'My Fair Lady' at Quintessence: Brio, music, and a closing truth for our moment
"My Fair Lady," through Dec. 23 at the Quintessence Theatre Group, is, I'm told, the group's first attempt at an adult classic musical. It's a success (Friday's house was packed with a singalong crowd), and I hope they do a lot more. It's an evening full of brio, heady emotions, the spectacle of people changing before your eyes, and a profound closing truth, all the more profound right now.
My Fair Lady, through Dec. 23 at the Quintessence Theatre Group, is, I'm told, the group's first attempt at a classic adult musical. It's a success (Friday's house was packed with a singalong crowd), an evening full of heady emotion, the spectacle of people changing before your eyes, and a profound closing truth, all the more profound right now.
My Fair Lady gets the Quintessence treatment: intimate, stripped down, concentrating on character, language, and action. The audience sits on either side of a runway, with a piano at each end; despite abundant flubs, the pianists were at their best during the songs. Effective costumes, but no florid Edwardian sets: a couple of potted evergreens tell us we're at the ball, and a couch and desk signify Henry Higgins' office. With elegant, simple choreography by Kaki Burns, the ensemble (Rakeem Lawrence, Maya Lerman, and Jordan Dobson were especially delightful) dances right in front of us, driving home scene and character.

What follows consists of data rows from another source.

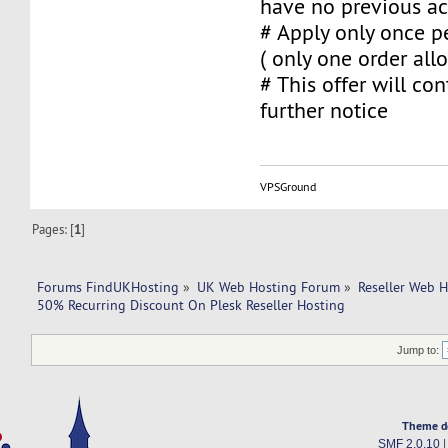
have no previous ac
# Apply only once pe
( only one order al
# This offer will con
further notice
VPSGround
Pages: [
1
]
Forums FindUKHosting
»
UK Web Hosting Forum
»
Reseller Web 
50% Recurring Discount On Plesk Reseller Hosting
Jump to:
Theme d
SMF 2.0.10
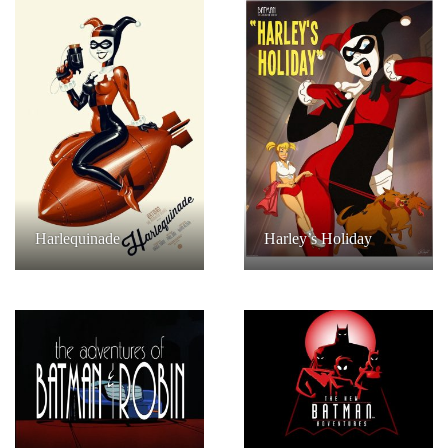
Harlequinade
Harley’s Holiday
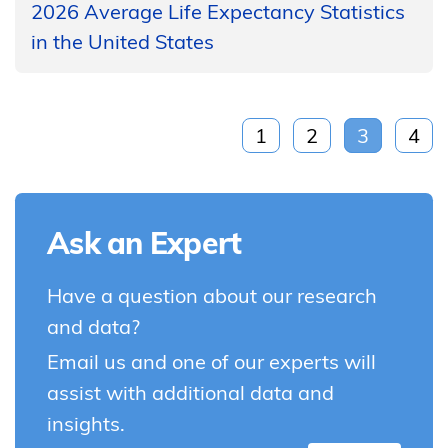
2026 Average Life Expectancy Statistics
in the United States
1
2
3
4
Ask an Expert
Have a question about our research
and data?
Email us and one of our experts will
assist with additional data and
insights.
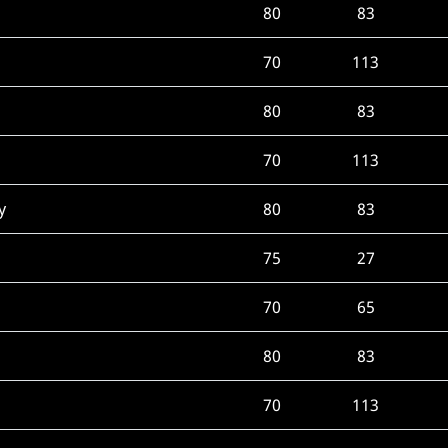
80
83
70
113
80
83
70
113
y
80
83
75
27
70
65
80
83
70
113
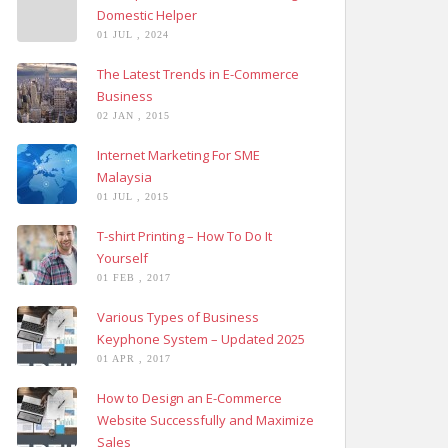
Domestic Helper
01 JUL , 2024
The Latest Trends in E-Commerce
Business
02 JAN , 2015
Internet Marketing For SME
Malaysia
01 JUL , 2015
T-shirt Printing – How To Do It
Yourself
01 FEB , 2017
Various Types of Business
Keyphone System – Updated 2025
01 APR , 2017
How to Design an E-Commerce
Website Successfully and Maximize
Sales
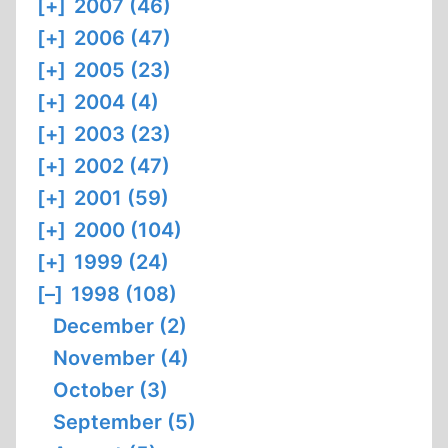
[+]
2007 (46)
[+]
2006 (47)
[+]
2005 (23)
[+]
2004 (4)
[+]
2003 (23)
[+]
2002 (47)
[+]
2001 (59)
[+]
2000 (104)
[+]
1999 (24)
[–]
1998 (108)
December (2)
November (4)
October (3)
September (5)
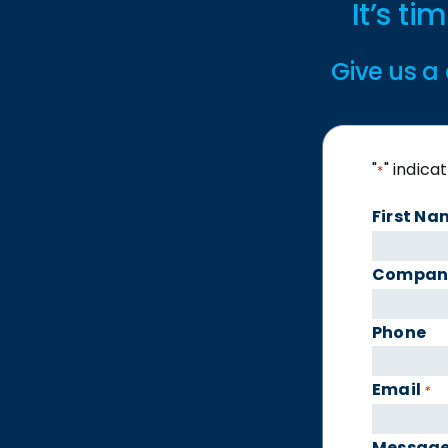
It’s t
Give us a 
"
" indica
*
First Na
Compan
Phone
Email
*
Messag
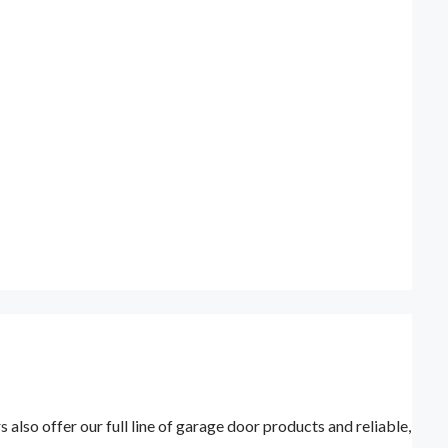
lso offer our full line of garage door products and reliable,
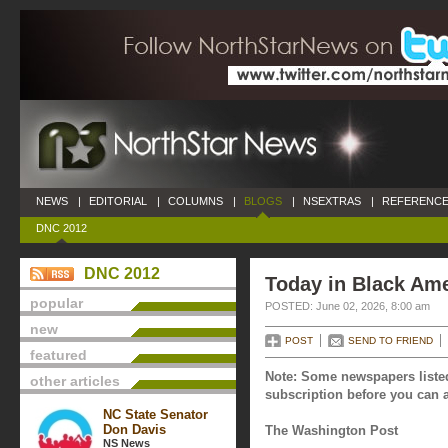
NEWS
|
EDITORIAL
|
COLUMNS
|
BLOGS
|
NSEXTRAS
|
REFERENCE
DNC 2012
DNC 2012
Today in Black Ame
popular
POSTED: June 02, 2026, 8:00 am
new
POST
SEND TO FRIEND
featured
Note: Some newspapers listed
other articles
subscription before you can a
NC State Senator
Don Davis
The Washington Post
NS News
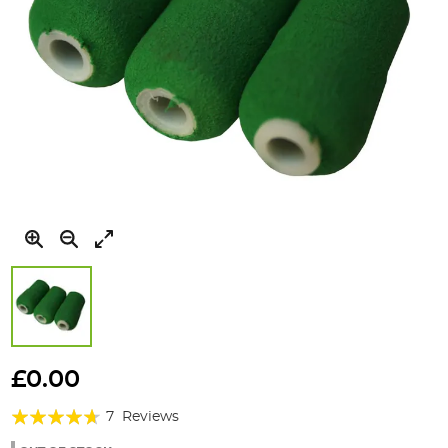
Skip
to
£0.00
the
Rating:
beginning
7
Reviews
of
89%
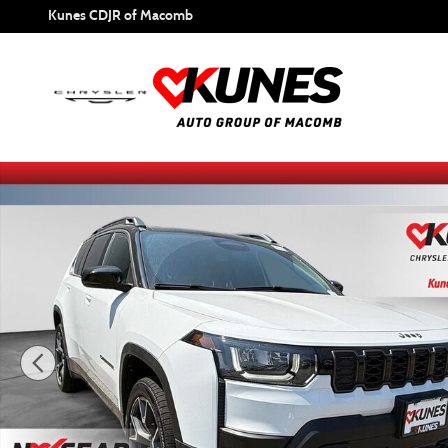
Skip to main content
Kunes CDJR of Macomb
New 2026 Jeep Cherokee Overland Sport Utility Photo 1 of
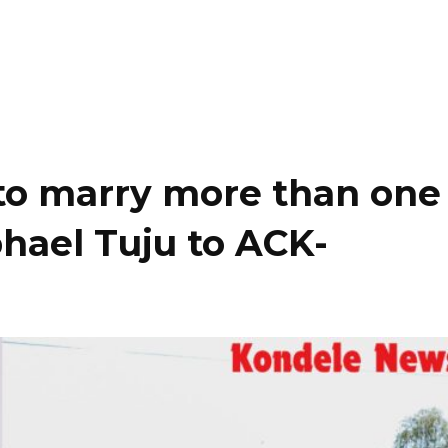
to marry more than one
hael Tuju to ACK-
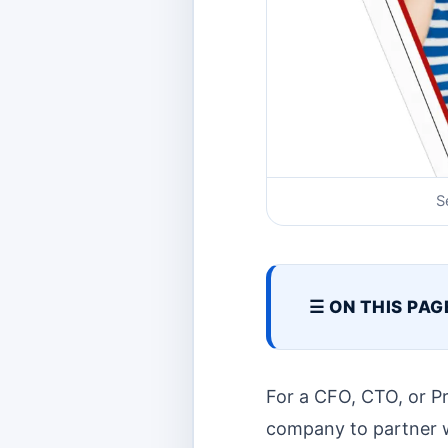
S
☰ ON THIS PAG
For a CFO, CTO, or P
company to partner wit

It's also an ethnically diverse production, although even with a lily-white cast, My Fair Lady takes aim in its own way at division. Henry (suave, beautiful-voiced Gregory Isaac, a Rex Harrison with even more grace, wit, and cluelessness) believes dialect is the key to class division, and he and his pal Col. Pickering (the play's conscience and chorus, expertly done by Doug Hara) see their experiment as a poke in its eye.
Hurray for Leigha Kato, this production's Eliza; she's terrific. On her website, Kato tells of her Japanese/Spanish/Mexican roots. I'm not going to tell you she gets the accents exactly right, but Kato handles the difficult vocals well and makes her own Eliza, a fighter from the start who wins over the audience instantly. The changes in Eliza emerge through a series of costumes, and Kato seems to inhabit each stage, taking on change (correct pronunciation, expanded dreams) while retaining her sense of self (determination, awareness, willing to proceed but nobody's puppet).
Disgraceful and lovable at once, mountainous Bradley Mott plays Alfred Doolittle, a dustman who, with his mates, wears the reflective safety vest of the public servant. And Lee Cortopassi as Freddy got the night's biggest blast of applause for "The Street Where You Live."
Director Alexander Burns, who deserves congratulations, points out that when the company planned this show, they had no idea of the cultural paroxysm we'd be in right now, when a congressman recently tweeted that diversity leads to a "lower quality of life." There is a submerged violence, a potential for abuse, in Henry. He jokes constantly of roughing up Eliza, and once almost raises his hand. Pickering sees that potential, but Henry doesn't until the end.
He has seen Eliza as a thing, not a person, until too late; even his mother, for this reason, is on Eliza's side. Kato is splendidly sure in the greatest kiss-off tune in American theater, "Without You." The closing handshake between teacher and student recognizes her and the future she can make on her own. This is a great holiday season to be doing My Fair Lady – and a great time to be seeing it.